Autre particularité commune aux deux soit-disant « chanteurs » chevelus : tous deux étaient accompagnés de musiciens exceptionnels faisant oublier leurs lacunes musicales. Les Savages se sont révélés être une véritable pépinière de Rockstars. Les futurs membres fondateurs de Deep Purple Ritchie Blackmore et Nick Simper y ont fait leurs classes. Le premier pianiste des Savages, Nicky Hopkins loua ses services aussi bien aux Rollingstones qu’aux Beatles, Kinks, Easybeats, Quicksilver Messengers et autres… Un de ses innombrables successeurs deviendra une vedette de la télévision britannique sous le nom de « Paul Nicholas ». Deux autres membres originels des Savages, le batteur Carlo Little et le bassiste Rick Brown, de même que le pianiste Andy Wren, ont donné un sérieux coup de pouce aux Rollingstones à leurs débuts mais ont refusé d’en faire partie intégrante. Entre 1960 et 1999, pas moins d’une centaine de musiciens s’y sont succédés et ont du porté les fameux uniformes velus d’homme des cavernes.

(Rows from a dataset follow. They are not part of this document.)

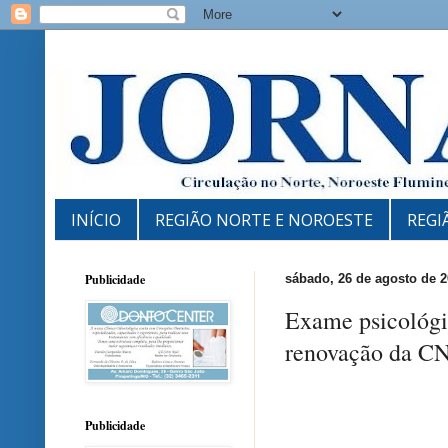
INÍCIO
REGIÃO NORTE E NOROESTE
REGI
Publicidade
sábado, 26 de agosto de 
Exame psicológic
renovação da C
Publicidade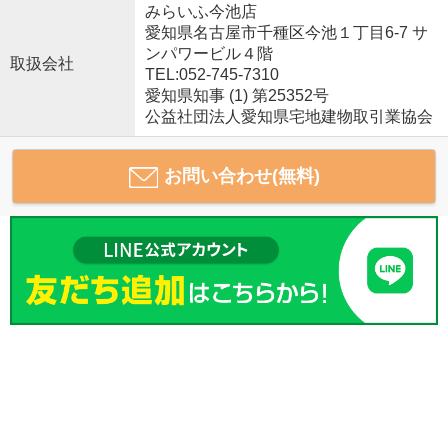
みらいふ今池店
愛知県名古屋市千種区今池１丁目6-7 サ
ンパワービル４階
取扱会社
TEL:052-745-7310
愛知県知事 (1) 第25352号
公益社団法人愛知県宅地建物取引業協会
お問い合わせ(無料)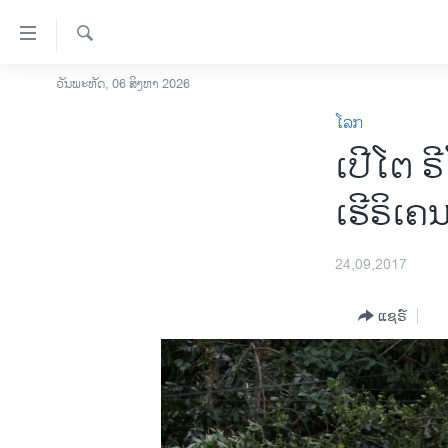
ລິ້ງ
ສຳຫລັບ
ເຂົ້າ
ຄົ້ນຫາ
ວັນພະຫັດ, 06 ສິງຫາ 2026
ໂຮມເພຈ
ຫາ
ໂລກ
ລາວ
ຂ້າມ
ເປີໂຕ 
ຂ້າມ
ອາເມຣິກາ
ຂ້າມ
ການເລືອກຕັ້ງ ປະທານາທີບໍດີ ສະຫະລັດ
ເຮີຣິເຄ
ໄປ
2024
ຫາ
ຂ່າວ​ຈີນ
ຊອກ
24,09,2017
ຄົ້ນ
ໂລກ
ແຊຣ໌
ເອເຊຍ
ອິດສະຫຼະພາບດ້ານການຂ່າວ
ຊີວິດຊາວລາວ
ຊຸມຊົນຊາວລາວ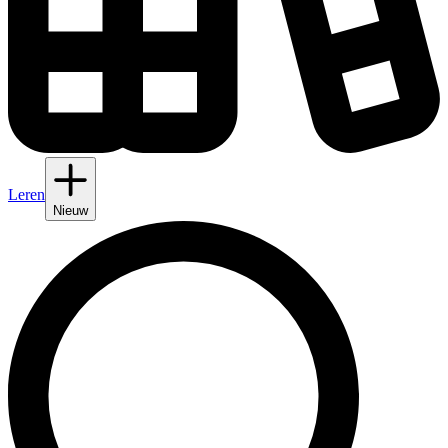
Leren
Nieuw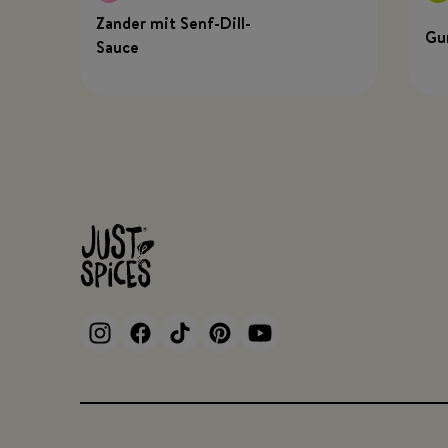
Zander mit Senf-Dill-
Gu
Sauce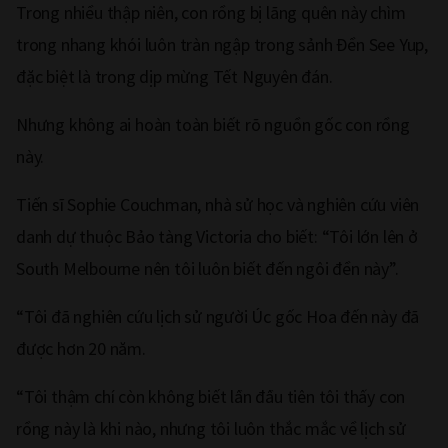
Trong nhiều thập niên, con rồng bị lãng quên này chìm
trong nhang khói luôn tràn ngập trong sảnh Đền See Yup,
đặc biệt là trong dịp mừng Tết Nguyên đán.
Nhưng không ai hoàn toàn biết rõ nguồn gốc con rồng
này.
Tiến sĩ Sophie Couchman, nhà sử học và nghiên cứu viên
danh dự thuộc Bảo tàng Victoria cho biết: “Tôi lớn lên ở
South Melbourne nên tôi luôn biết đến ngôi đền này”.
“Tôi đã nghiên cứu lịch sử người Úc gốc Hoa đến này đã
được hơn 20 năm.
“Tôi thậm chí còn không biết lần đầu tiên tôi thấy con
rồng này là khi nào, nhưng tôi luôn thắc mắc về lịch sử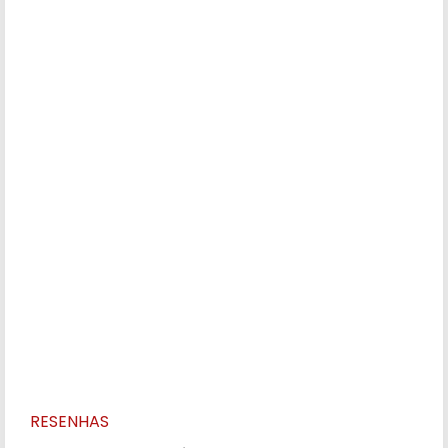
RESENHAS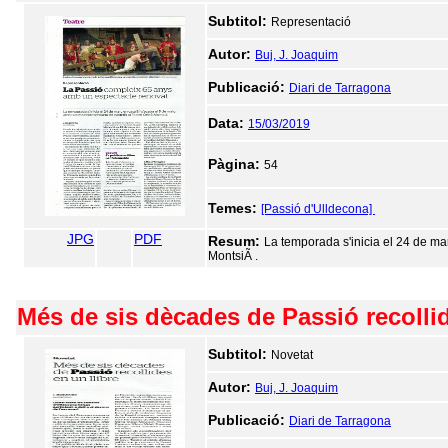
Subtitol:
Representació
Autor:
Buj, J. Joaquim
Publicació:
Diari de Tarragona
Data:
15/03/2019
Pàgina:
54
Temes:
[Passió d'Ulldecona]
JPG
PDF
Resum:
La temporada s'inicia el 24 de ma
MontsiÃ .
Més de sis dècades de Passió recollid
Subtitol:
Novetat
Autor:
Buj, J. Joaquim
Publicació:
Diari de Tarragona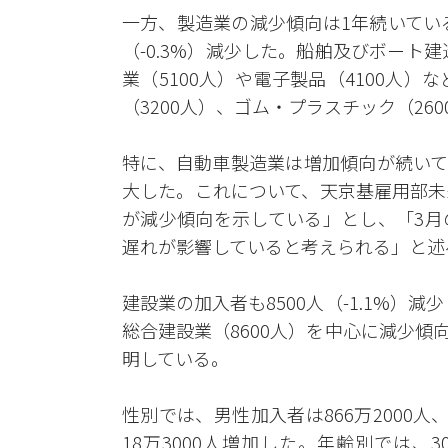
一方、製造業の減少傾向は1年続いてい
（-0.3%）減少した。船舶及びボート
業（5100人）や電子製品（4100人）
（3200人）、ゴム・プラスチック（26
特に、自動車製造業は増加傾向が続いて
大した。これについて、天京基雇用部未
が減少傾向を示している」とし、「3月
遅れが影響していると考えられる」と述
建設業の加入者も8500人（-1.1%）減
総合建設業（8600人）を中心に減少
明している。
性別では、男性加入者は866万2000人、
18万3000人増加した。年齢別では、30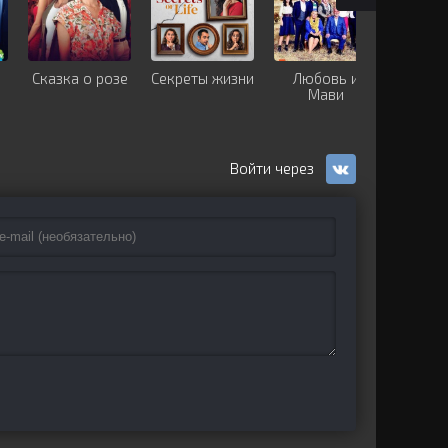
Сказка о розе
Секреты жизни
Любовь и
Полёт
Мави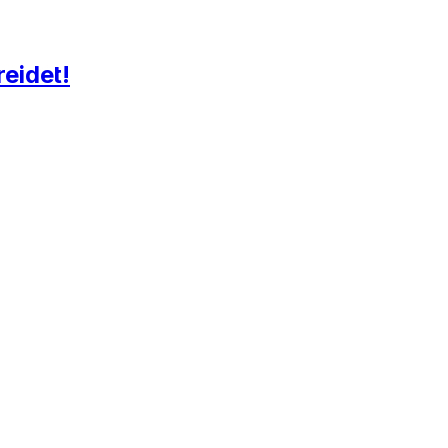
reidet!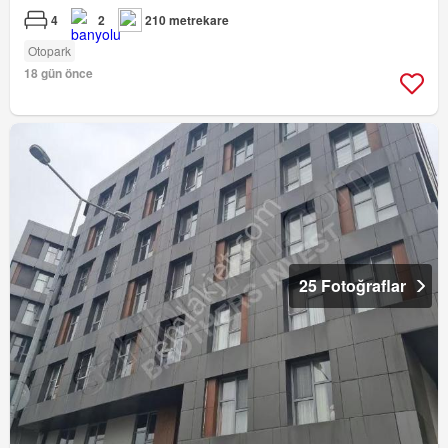
4
2
210 metrekare
Otopark
18 gün önce
25 Fotoğraflar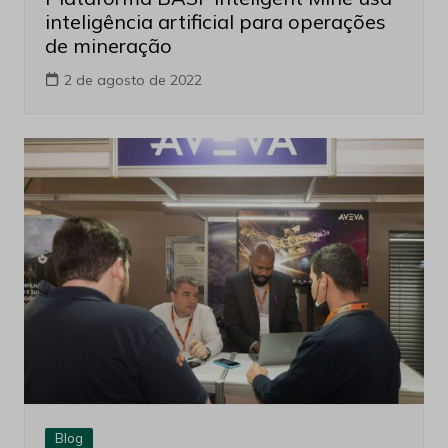
inteligência artificial para operações
de mineração
2 de agosto de 2022
Blog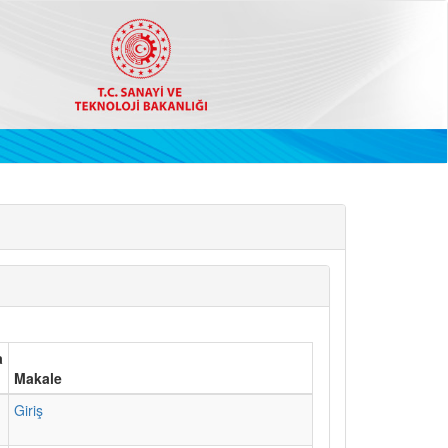
a
Makale
1
Giriş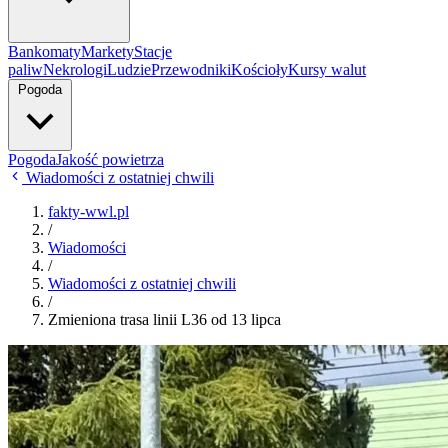
Bankomaty
Markety
Stacje
paliw
Nekrologi
Ludzie
Przewodniki
Kościoły
Kursy walut
Pogoda
Pogoda
Jakość powietrza
Wiadomości z ostatniej chwili
fakty-wwl.pl
/
Wiadomości
/
Wiadomości z ostatniej chwili
/
Zmieniona trasa linii L36 od 13 lipca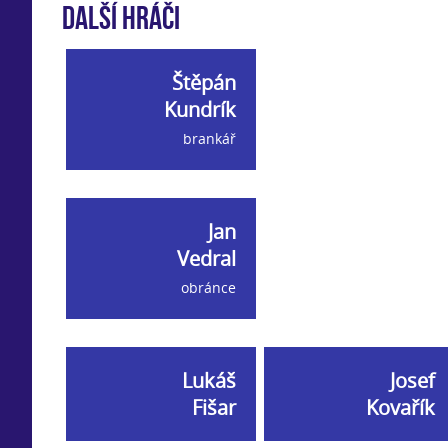
Další hráči
Štěpán
Kundrík
brankář
Jan
Vedral
obránce
Lukáš
Josef
Fišar
Kovařík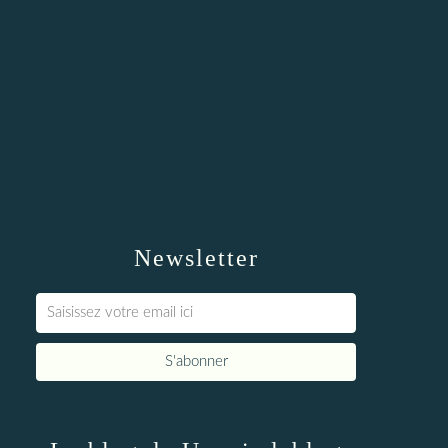
Newsletter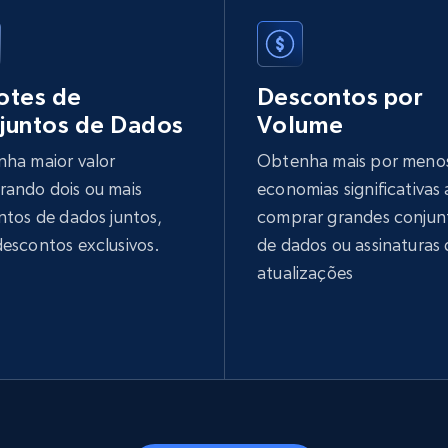
otes de
Descontos por
juntos de Dados
Volume
ha maior valor
Obtenha mais por meno
ando dois ou mais
economias significativas
ntos de dados juntos,
comprar grandes conjun
escontos exclusivos.
de dados ou assinaturas 
atualizações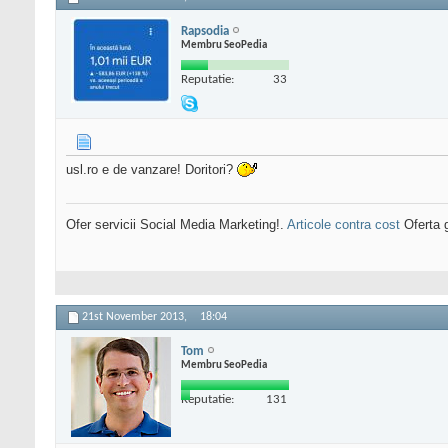
Rapsodia
Membru SeoPedia
Reputatie:
33
usl.ro e de vanzare! Doritori?
Ofer servicii Social Media Marketing!.
Articole contra cost
Oferta g
21st November 2013,
18:04
Tom
Membru SeoPedia
Reputatie:
131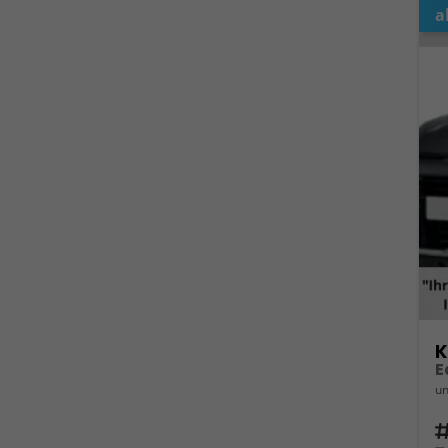
a
K
un
Fahrz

En revanche, contrairement à ce qu’affirmait souvent Screaming Lord Sutch, la totalité du gratin des musiciens rock britanniques n’a pas débuté dans son groupe.

Non – Jimmy Page et John Bonham des Led Zeppelin n’ont jamais fait réellement parti de ses Savages. Le premier n’a fait que participer qu’à quelques sessions d’enregistrement sporadiques avec Sutch au milieu des années 60. Le second le rejoignit pour quelques morceaux qui figurèrent sur le premier album du Lord, bien plus tard, à une époque où le dirigeable s’était déjà bien élancé.

Non – les regrettés Mitch Mitchell et Noel Redding, respectivement batteur et bassiste du Jimi Hendrix Experience, ne s’y sont pas rencontrés. Mais ils se retrouvèrent à l’occasion des dites sessions d’enregistrement post- Experience.

Non – Keith Moon des Who n’y a pas fait son baptême de scène. Cependant, le batteur des Savages, Carlo Little lui donna quelques leçons de batterie.

Serait-ce par excès de mégalomanie ou due à une mémoire visiblement défaillante que Screaming Lord Sutch était persuadé que tous avaient commencé leurs carrières au sein de son groupe dans les années 60 ?  La chronologie des dates était apparemment assez confuse dans son esprit. Ils se souvenait très bien des musiciens qui ont fait carrière dans les décennies suivantes mais absolument pas de ceux qui sont demeurés inconnus et qui pourtant l’ont bel et bien épaulé à une époque où ses débuts étaient guère prometteurs.